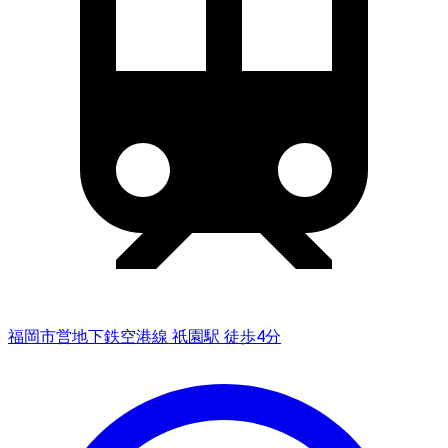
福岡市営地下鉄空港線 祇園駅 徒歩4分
--
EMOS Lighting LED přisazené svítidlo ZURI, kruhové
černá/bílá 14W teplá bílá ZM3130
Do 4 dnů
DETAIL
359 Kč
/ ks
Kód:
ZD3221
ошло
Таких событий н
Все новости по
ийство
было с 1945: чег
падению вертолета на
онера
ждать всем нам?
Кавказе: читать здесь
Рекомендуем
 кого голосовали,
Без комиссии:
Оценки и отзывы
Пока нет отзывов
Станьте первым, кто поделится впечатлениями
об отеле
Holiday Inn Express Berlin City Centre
==
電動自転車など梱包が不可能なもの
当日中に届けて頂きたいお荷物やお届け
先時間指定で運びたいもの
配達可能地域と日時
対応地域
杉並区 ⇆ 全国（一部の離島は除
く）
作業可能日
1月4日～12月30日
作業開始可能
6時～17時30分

■ **WHAT THE TASK ASKS**
Your task for the entries above: copy exactly the span starting with the line with "Все новости по" and going on through the line with "Holiday Inn Express Berlin City Centre", both lines included, and nothing else.

■ **RESPONSE TO THE EXERCISE**
Все новости по
ийство
было с 1945: чег
падению вертолета на
онера
ждать всем нам?
Кавказе: читать здесь
Рекомендуем
 кого голосовали,
Без комиссии:
Оценки и отзывы
Пока нет отзывов
Станьте первым, кто поделится впечатлениями
об отеле
Holiday Inn Express Berlin City Centre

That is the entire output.